Input data –
--------------------------------------------------
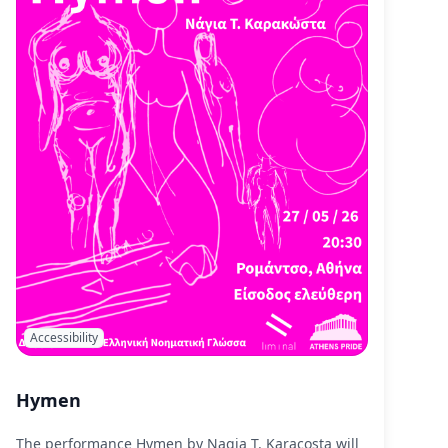
Accessibility
Hymen
The performance Hymen by Nagia T. Karacosta will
--------------------------------------------------
Task prompt – If a line of the material contains the word "Hymen", pick it out and copy it.

Expected answer –
Hymen
The performance Hymen by Nagia T. Karacosta will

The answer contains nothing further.